[Stored items]
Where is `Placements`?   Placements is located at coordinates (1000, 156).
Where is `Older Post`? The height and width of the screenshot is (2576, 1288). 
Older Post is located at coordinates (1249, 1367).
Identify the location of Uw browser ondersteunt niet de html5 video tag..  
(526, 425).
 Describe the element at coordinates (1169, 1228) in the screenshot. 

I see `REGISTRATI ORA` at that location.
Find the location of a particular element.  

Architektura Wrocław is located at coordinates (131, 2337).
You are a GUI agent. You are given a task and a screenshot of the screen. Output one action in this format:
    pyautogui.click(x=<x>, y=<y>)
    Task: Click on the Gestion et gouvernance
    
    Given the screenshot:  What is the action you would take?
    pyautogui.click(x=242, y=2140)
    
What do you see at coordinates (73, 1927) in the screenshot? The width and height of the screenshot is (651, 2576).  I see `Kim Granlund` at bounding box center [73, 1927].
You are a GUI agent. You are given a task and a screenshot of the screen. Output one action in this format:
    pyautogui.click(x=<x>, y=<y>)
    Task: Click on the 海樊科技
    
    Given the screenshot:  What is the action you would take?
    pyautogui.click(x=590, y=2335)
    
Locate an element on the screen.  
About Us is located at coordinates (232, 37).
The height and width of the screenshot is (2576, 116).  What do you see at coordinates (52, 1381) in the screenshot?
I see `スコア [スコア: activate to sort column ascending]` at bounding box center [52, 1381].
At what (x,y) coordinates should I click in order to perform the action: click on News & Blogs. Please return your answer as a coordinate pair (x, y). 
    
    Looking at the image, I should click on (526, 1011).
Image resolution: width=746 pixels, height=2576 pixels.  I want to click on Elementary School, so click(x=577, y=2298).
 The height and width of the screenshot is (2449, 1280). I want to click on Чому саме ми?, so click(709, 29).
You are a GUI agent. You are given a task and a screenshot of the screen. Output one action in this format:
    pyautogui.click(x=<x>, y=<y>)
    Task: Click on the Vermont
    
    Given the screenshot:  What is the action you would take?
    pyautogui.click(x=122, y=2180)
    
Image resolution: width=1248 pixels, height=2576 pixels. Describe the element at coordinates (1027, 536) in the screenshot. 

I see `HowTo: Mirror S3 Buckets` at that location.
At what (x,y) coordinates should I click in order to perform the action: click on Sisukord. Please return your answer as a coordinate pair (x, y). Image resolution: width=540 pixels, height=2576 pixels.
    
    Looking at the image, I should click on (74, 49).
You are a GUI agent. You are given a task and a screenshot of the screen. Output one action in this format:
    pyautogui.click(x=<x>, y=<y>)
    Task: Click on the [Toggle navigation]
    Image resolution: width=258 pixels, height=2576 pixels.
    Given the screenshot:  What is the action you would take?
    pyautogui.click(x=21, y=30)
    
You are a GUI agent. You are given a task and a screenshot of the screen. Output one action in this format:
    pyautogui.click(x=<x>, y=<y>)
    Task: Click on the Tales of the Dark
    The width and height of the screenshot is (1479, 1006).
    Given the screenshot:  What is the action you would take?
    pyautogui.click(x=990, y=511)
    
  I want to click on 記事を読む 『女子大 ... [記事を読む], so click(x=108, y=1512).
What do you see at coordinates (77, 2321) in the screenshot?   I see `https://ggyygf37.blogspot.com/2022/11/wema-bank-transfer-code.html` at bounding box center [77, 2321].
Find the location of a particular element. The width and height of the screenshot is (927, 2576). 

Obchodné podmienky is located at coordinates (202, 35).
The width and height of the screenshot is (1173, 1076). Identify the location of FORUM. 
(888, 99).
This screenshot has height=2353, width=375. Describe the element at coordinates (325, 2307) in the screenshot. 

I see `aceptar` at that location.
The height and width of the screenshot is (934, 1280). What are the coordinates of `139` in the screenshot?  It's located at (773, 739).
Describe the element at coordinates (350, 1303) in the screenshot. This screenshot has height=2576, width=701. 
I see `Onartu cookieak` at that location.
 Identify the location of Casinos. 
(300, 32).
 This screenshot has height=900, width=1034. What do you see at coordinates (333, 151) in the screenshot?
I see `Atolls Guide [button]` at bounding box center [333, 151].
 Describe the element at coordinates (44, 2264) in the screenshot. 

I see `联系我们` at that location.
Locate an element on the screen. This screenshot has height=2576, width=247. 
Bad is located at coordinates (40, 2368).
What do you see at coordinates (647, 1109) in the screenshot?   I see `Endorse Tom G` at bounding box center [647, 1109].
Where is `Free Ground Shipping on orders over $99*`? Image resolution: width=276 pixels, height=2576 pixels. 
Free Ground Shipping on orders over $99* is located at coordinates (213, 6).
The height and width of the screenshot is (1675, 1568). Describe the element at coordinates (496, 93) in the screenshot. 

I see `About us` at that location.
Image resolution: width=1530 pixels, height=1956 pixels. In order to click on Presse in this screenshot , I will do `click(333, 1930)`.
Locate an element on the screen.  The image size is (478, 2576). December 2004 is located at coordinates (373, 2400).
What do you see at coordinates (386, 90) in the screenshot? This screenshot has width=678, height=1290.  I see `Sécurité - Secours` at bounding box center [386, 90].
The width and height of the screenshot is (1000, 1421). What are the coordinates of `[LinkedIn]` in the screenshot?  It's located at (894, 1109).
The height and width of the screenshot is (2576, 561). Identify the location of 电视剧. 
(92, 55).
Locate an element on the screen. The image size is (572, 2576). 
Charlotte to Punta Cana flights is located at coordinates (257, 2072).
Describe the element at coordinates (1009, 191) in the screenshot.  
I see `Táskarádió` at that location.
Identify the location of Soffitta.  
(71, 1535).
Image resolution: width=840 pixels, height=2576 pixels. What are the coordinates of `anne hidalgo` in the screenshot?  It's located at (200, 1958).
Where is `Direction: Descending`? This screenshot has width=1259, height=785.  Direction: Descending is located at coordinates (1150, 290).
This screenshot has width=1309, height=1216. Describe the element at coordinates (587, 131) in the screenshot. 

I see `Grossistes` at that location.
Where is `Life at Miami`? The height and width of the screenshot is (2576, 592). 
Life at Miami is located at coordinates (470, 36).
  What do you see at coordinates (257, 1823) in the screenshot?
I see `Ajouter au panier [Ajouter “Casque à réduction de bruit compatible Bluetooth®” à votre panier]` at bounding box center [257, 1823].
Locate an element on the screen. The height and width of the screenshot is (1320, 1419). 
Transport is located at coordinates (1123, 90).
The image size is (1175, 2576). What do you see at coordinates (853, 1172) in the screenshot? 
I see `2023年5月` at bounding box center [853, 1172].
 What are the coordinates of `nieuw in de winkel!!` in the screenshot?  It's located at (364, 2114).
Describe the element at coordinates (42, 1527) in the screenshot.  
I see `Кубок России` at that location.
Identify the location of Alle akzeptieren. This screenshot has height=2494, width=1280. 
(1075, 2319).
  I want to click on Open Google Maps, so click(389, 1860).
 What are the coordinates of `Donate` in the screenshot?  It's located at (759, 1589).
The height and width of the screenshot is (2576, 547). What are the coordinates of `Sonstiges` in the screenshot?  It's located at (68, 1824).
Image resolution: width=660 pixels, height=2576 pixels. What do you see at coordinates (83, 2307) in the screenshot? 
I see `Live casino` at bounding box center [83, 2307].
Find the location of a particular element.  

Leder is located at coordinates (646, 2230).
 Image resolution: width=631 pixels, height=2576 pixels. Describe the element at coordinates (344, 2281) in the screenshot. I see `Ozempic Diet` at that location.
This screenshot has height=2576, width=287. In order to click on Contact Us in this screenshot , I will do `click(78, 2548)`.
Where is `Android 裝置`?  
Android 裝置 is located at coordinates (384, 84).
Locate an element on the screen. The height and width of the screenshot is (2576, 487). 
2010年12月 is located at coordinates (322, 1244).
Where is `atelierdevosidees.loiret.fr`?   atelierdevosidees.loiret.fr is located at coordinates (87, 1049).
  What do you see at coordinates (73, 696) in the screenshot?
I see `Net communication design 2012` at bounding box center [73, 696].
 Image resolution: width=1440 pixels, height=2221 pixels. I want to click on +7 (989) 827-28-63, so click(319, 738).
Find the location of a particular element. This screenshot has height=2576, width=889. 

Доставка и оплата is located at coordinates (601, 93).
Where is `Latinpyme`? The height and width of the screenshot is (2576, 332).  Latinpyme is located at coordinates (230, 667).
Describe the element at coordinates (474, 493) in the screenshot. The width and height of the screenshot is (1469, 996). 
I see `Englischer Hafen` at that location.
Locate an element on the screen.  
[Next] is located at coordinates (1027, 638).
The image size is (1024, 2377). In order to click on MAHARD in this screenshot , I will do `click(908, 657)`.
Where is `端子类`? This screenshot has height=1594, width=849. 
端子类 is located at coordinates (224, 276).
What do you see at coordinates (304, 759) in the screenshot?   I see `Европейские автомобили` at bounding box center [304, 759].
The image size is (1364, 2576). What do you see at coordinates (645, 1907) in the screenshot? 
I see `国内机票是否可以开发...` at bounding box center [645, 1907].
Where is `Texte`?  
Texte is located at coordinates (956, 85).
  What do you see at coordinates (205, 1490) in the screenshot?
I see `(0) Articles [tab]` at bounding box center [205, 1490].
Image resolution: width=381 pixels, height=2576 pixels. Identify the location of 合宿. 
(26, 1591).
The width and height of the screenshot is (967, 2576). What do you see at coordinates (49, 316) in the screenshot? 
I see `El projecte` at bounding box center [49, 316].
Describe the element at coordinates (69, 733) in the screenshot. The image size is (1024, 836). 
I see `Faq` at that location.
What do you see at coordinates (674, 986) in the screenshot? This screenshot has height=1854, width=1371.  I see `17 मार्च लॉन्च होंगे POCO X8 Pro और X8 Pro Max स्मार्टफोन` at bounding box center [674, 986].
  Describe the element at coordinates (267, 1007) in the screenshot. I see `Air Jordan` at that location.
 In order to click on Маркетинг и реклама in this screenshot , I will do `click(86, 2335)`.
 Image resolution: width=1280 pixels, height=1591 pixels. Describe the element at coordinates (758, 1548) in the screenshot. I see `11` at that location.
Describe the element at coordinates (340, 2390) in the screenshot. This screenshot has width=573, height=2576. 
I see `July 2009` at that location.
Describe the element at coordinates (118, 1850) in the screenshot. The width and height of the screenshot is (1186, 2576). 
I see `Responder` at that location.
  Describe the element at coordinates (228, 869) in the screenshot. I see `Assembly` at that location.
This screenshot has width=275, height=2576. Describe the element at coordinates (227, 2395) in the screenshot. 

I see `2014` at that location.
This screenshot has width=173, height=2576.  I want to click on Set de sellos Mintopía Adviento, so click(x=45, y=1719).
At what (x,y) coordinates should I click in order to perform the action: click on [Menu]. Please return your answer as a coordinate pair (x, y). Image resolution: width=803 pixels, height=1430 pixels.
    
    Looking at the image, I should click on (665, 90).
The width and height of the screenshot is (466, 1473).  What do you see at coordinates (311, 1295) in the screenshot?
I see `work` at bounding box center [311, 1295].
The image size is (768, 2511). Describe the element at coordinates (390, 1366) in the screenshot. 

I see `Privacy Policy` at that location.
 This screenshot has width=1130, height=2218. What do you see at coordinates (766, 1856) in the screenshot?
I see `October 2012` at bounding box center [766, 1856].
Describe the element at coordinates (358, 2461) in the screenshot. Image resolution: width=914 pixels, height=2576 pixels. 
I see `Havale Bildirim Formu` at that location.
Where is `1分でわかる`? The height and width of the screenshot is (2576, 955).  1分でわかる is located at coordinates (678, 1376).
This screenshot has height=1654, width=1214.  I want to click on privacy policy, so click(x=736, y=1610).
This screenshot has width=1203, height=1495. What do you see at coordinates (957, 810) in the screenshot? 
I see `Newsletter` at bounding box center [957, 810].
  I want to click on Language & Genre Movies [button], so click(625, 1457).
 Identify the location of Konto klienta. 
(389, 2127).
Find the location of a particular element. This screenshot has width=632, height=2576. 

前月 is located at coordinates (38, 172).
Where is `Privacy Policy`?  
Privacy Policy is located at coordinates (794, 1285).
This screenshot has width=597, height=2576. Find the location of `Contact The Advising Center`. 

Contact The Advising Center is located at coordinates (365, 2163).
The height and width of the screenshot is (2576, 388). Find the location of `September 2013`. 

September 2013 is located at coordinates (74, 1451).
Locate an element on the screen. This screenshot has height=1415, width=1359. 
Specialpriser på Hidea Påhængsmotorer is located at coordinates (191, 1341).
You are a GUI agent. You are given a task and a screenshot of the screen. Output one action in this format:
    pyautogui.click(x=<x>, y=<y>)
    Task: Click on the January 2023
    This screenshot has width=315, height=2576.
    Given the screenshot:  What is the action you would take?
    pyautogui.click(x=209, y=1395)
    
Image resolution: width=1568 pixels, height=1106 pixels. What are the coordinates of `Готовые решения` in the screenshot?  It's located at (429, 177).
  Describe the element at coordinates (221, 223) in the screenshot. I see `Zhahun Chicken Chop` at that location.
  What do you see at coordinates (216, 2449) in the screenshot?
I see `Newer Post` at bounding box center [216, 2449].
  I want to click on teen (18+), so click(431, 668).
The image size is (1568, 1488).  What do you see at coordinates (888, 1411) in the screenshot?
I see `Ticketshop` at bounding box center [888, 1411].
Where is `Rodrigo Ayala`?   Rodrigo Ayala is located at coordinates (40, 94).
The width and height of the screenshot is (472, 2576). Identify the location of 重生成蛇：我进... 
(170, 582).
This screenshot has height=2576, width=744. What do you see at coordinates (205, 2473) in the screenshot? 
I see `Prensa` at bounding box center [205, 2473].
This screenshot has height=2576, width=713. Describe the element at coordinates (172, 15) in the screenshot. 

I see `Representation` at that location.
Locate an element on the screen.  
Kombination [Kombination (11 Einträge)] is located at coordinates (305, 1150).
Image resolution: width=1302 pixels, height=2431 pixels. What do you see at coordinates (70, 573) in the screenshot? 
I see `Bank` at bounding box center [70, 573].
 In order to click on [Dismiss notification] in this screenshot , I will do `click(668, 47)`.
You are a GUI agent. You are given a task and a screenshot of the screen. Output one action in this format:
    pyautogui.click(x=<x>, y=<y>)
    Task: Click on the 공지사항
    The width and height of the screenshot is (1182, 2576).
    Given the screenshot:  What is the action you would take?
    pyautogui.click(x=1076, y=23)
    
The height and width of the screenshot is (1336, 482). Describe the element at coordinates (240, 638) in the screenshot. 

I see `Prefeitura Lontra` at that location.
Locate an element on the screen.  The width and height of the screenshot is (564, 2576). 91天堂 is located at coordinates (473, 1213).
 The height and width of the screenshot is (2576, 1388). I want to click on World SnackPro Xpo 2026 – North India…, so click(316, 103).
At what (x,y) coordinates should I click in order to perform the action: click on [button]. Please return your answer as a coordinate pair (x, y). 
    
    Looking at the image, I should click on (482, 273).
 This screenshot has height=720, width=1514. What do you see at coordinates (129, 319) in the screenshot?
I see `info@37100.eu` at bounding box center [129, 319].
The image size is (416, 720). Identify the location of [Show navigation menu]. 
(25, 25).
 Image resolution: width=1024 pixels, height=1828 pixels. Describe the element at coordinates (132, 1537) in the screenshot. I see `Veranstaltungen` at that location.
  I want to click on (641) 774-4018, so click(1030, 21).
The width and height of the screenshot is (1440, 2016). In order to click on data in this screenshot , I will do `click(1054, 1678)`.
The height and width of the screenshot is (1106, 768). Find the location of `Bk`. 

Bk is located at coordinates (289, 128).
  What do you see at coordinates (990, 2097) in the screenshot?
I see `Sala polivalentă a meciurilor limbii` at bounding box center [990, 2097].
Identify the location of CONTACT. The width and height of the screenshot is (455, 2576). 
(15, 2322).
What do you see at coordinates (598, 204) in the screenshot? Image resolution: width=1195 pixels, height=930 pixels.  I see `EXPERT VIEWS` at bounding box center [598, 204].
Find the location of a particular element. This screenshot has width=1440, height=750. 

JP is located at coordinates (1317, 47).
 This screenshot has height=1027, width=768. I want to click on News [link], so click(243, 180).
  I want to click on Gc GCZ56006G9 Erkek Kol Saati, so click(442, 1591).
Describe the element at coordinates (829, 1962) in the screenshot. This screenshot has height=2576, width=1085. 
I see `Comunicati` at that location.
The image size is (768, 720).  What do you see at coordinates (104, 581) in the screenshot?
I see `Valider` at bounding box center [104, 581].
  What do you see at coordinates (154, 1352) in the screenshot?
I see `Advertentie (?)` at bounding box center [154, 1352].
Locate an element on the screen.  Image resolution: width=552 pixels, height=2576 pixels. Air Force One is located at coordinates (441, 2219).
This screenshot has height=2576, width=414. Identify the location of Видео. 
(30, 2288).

▶ TASK REQUIREMENTS
There is a line with "The height and width of the screenshot is (2576, 388)." and a line with "Task: Click on the 공지사항" above. Copy exactly those two lines and all lines between them, with nothing else.

▶ REPLY TO THE EXERCISE
The height and width of the screenshot is (2576, 388). Find the location of `September 2013`. 

September 2013 is located at coordinates (74, 1451).
Locate an element on the screen. This screenshot has height=1415, width=1359. 
Specialpriser på Hidea Påhængsmotorer is located at coordinates (191, 1341).
You are a GUI agent. You are given a task and a screenshot of the screen. Output one action in this format:
    pyautogui.click(x=<x>, y=<y>)
    Task: Click on the January 2023
    This screenshot has width=315, height=2576.
    Given the screenshot:  What is the action you would take?
    pyautogui.click(x=209, y=1395)
    
Image resolution: width=1568 pixels, height=1106 pixels. What are the coordinates of `Готовые решения` in the screenshot?  It's located at (429, 177).
  Describe the element at coordinates (221, 223) in the screenshot. I see `Zhahun Chicken Chop` at that location.
  What do you see at coordinates (216, 2449) in the screenshot?
I see `Newer Post` at bounding box center [216, 2449].
  I want to click on teen (18+), so click(431, 668).
The image size is (1568, 1488).  What do you see at coordinates (888, 1411) in the screenshot?
I see `Ticketshop` at bounding box center [888, 1411].
Where is `Rodrigo Ayala`?   Rodrigo Ayala is located at coordinates (40, 94).
The width and height of the screenshot is (472, 2576). Identify the location of 重生成蛇：我进... 
(170, 582).
This screenshot has height=2576, width=744. What do you see at coordinates (205, 2473) in the screenshot? 
I see `Prensa` at bounding box center [205, 2473].
This screenshot has height=2576, width=713. Describe the element at coordinates (172, 15) in the screenshot. 

I see `Representation` at that location.
Locate an element on the screen.  
Kombination [Kombination (11 Einträge)] is located at coordinates (305, 1150).
Image resolution: width=1302 pixels, height=2431 pixels. What do you see at coordinates (70, 573) in the screenshot? 
I see `Bank` at bounding box center [70, 573].
 In order to click on [Dismiss notification] in this screenshot , I will do `click(668, 47)`.
You are a GUI agent. You are given a task and a screenshot of the screen. Output one action in this format:
    pyautogui.click(x=<x>, y=<y>)
    Task: Click on the 공지사항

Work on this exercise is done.